I led several project for the Applied Mathematics Laboratory at the Department of Mathematics. The Laboratory recruits a team of undergraduate students to work, under the direction of faculty members, on an applied problem provided by the sponsor of the project.
The sponsors included organizations such as the National Institute of Justice, Baltimore City Fire Department, Baltimore County Department of Environmental Protection and Resource Management, and Science Applications International Corporation. The complete list (it is rather long: the AML had been running for more than 30 years!) is at the AML website.

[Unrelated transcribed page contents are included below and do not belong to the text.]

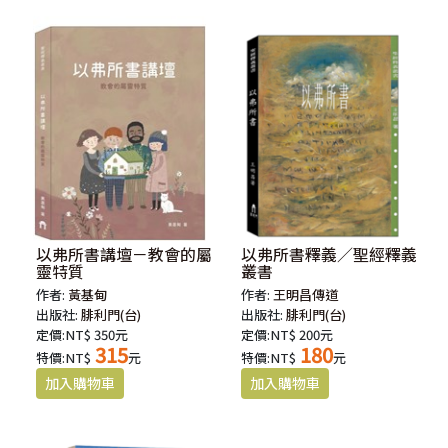
以弗所書講壇－教會的屬
以弗所書釋義／聖經釋義
靈特質
叢書
作者:
黃基甸
作者:
王明昌傳道
出版社:
腓利門(台)
出版社:
腓利門(台)
定價:NT$ 350元
定價:NT$ 200元
315
180
特價:NT$
元
特價:NT$
元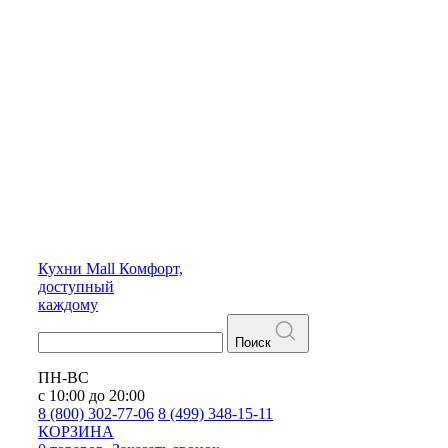
Кухни
Mall
Комфорт,
доступный
каждому
Поиск
ПН-ВС
с 10:00 до 20:00
8 (800) 302-77-06
8 (499) 348-15-11
КОРЗИНА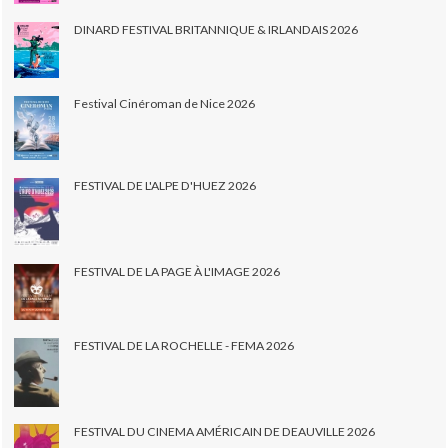
DINARD FESTIVAL BRITANNIQUE & IRLANDAIS 2026
Festival Cinéroman de Nice 2026
FESTIVAL DE L'ALPE D'HUEZ 2026
FESTIVAL DE LA PAGE À L'IMAGE 2026
FESTIVAL DE LA ROCHELLE - FEMA 2026
FESTIVAL DU CINEMA AMÉRICAIN DE DEAUVILLE 2026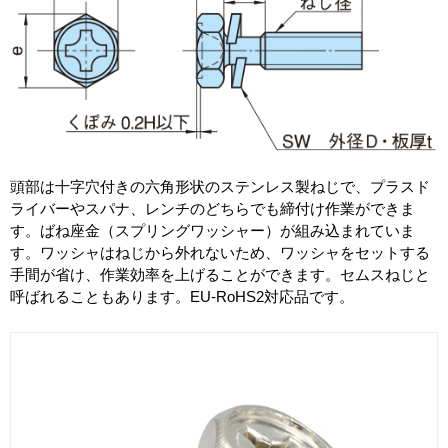
頭部は十字穴付きの六角形状のステンレス製ねじで、プラスド
ライバーやスパナ、レンチのどちらでも締付け作業ができま
す。ばね座金（スプリングワッシャー）が組み込まれていま
す。ワッシャはねじから外れないため、ワッシャをセットする
手間が省け、作業効率を上げることができます。セムスねじと
呼ばれることもあります。EU-RoHS2対応品です。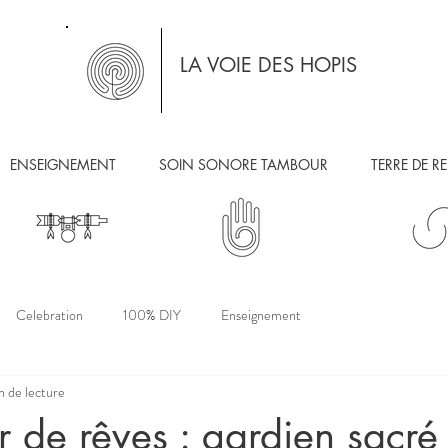
LA VOIE DES HOPIS
ENSEIGNEMENT
SOIN SONORE TAMBOUR
TERRE DE R
Celebration
100% DIY
Enseignement
n de lecture
r de rêves : gardien sacré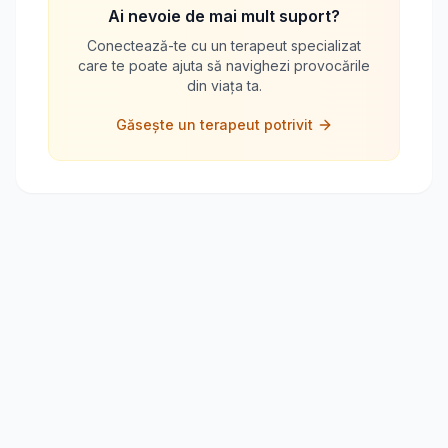
Ai nevoie de mai mult suport?
Conectează-te cu un terapeut specializat
care te poate ajuta să navighezi provocările
din viața ta.
Găsește un terapeut potrivit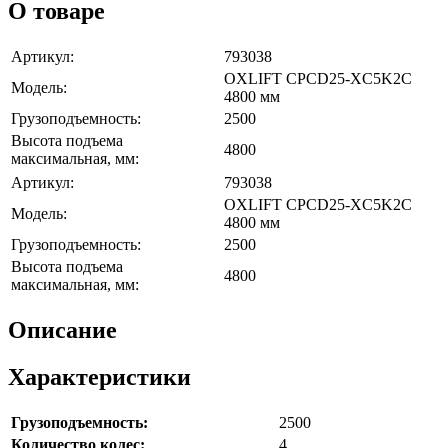
О товаре
Артикул:
793038
OXLIFT CPCD25-XC5K2C
Модель:
4800 мм
Грузоподъемность:
2500
Высота подъема
4800
максимальная, мм:
Артикул:
793038
OXLIFT CPCD25-XC5K2C
Модель:
4800 мм
Грузоподъемность:
2500
Высота подъема
4800
максимальная, мм:
Описание
Характеристики
Грузоподъемность:
2500
Количество колес:
4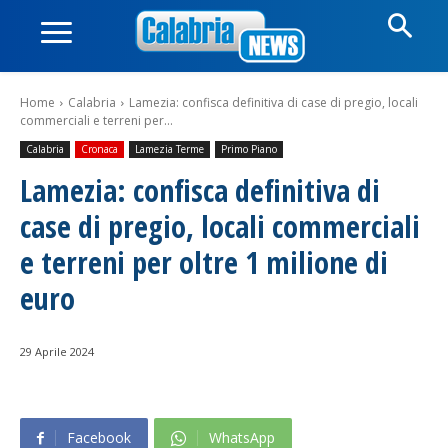
Home
Calabria
Lamezia: confisca definitiva di case di pregio, locali
commerciali e terreni per...
Calabria
Cronaca
Lamezia Terme
Primo Piano
Lamezia: confisca definitiva di
case di pregio, locali commerciali
e terreni per oltre 1 milione di
euro
29 Aprile 2024
Facebook
WhatsApp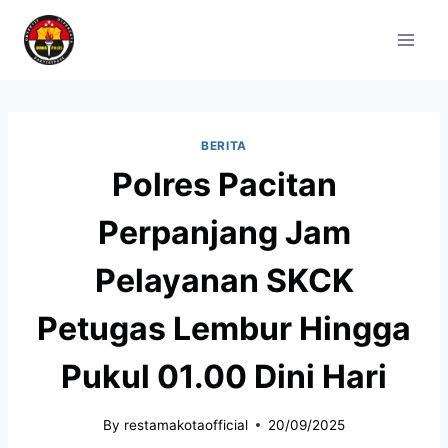
BERITA
Polres Pacitan
Perpanjang Jam
Pelayanan SKCK
Petugas Lembur Hingga
Pukul 01.00 Dini Hari
By
restamakotaofficial
20/09/2025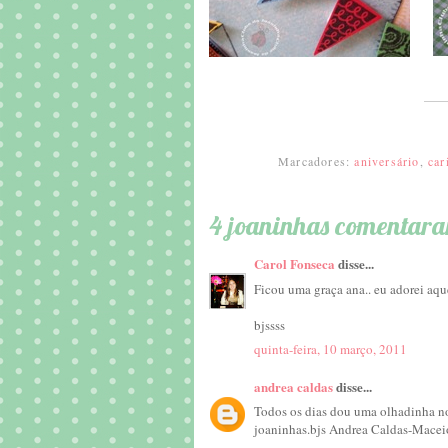
Marcadores:
aniversário
,
car
4 joaninhas comentar
Carol Fonseca
disse...
Ficou uma graça ana.. eu adorei aqu
bjssss
quinta-feira, 10 março, 2011
andrea caldas
disse...
Todos os dias dou uma olhadinha no 
joaninhas.bjs Andrea Caldas-Macei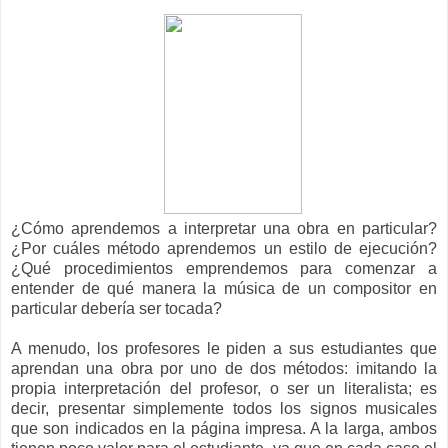
¿Cómo aprendemos a interpretar una obra en particular?
¿Por cuáles método aprendemos un estilo de ejecución?
¿Qué procedimientos emprendemos para comenzar a
entender de qué manera la música de un compositor en
particular debería ser tocada?
A menudo, los profesores le piden a sus estudiantes que
aprendan una obra por uno de dos métodos: imitando la
propia interpretación del profesor, o ser un literalista; es
decir, presentar simplemente todos los signos musicales
que son indicados en la página impresa. A la larga, ambos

One of the projects I directed was for the Chemical Security Analysis Center established by the Department of Homeland Security. The goal of the project was to design a model to estimate road transport of industrial chlorine in the US from the available storage data.
In the course of the project, the students gave four formal end-of-semester presentations to the sponsors; two talks at the GMU Atmospheric Modeling Conference and a talk at the MAA Mathfest in 2010. We published the results of the study in the following paper:
- Alexei Kolesnikov, Angel Kumchev, Dennis Howell, Patrick OÂ’Neill and Matthew Tiger, Estimation of the commodity flow of chlorine from storage data, Journal of Transportation Security. Volume 5 (Number 1, 2012), pp. 51–68.
More recent projects I directed benefitted the Baltimore Humane Society and Disability Rights Maryland.